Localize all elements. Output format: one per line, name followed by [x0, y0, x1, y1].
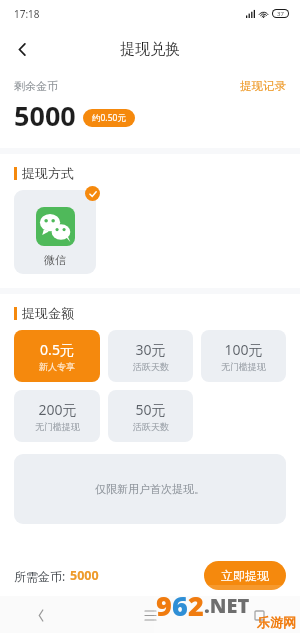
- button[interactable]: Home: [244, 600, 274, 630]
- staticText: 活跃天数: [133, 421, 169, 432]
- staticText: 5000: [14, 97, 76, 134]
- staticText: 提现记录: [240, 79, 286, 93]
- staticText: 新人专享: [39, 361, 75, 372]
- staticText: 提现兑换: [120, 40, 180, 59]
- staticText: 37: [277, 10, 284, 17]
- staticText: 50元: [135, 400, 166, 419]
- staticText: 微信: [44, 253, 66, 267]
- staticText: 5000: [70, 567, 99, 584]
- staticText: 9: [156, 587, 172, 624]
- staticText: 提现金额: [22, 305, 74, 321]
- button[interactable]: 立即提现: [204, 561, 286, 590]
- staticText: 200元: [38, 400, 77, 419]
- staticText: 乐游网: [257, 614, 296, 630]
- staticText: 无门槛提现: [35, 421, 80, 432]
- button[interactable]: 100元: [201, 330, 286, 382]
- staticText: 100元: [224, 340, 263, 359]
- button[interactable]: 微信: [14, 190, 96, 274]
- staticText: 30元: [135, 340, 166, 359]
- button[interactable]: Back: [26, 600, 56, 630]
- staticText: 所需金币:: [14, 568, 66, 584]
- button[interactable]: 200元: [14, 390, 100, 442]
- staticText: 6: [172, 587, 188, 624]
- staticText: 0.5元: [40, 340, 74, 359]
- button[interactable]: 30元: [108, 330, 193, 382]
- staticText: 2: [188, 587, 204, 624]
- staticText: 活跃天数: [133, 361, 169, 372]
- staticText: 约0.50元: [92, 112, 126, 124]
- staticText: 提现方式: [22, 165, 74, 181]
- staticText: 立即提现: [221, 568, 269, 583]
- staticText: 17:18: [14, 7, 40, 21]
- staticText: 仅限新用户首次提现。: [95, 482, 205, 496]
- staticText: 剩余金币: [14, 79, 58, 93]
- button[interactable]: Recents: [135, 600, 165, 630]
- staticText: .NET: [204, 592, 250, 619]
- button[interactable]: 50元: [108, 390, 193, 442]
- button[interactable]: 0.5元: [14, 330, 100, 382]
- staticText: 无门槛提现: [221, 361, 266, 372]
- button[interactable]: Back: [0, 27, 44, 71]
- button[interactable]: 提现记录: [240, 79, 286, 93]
● ● ● ● ● ● ●
▶ [Brief]
Gather each line from the listing above that holds "interactable".

▶ [Solution for this exercise]
- button[interactable]: Home: [244, 600, 274, 630]
- button[interactable]: 立即提现: [204, 561, 286, 590]
- button[interactable]: 100元: [201, 330, 286, 382]
- button[interactable]: 微信: [14, 190, 96, 274]
- button[interactable]: Back: [26, 600, 56, 630]
- button[interactable]: 200元: [14, 390, 100, 442]
- button[interactable]: 30元: [108, 330, 193, 382]
- button[interactable]: Recents: [135, 600, 165, 630]
- button[interactable]: 50元: [108, 390, 193, 442]
- button[interactable]: 0.5元: [14, 330, 100, 382]
- button[interactable]: Back: [0, 27, 44, 71]
- button[interactable]: 提现记录: [240, 79, 286, 93]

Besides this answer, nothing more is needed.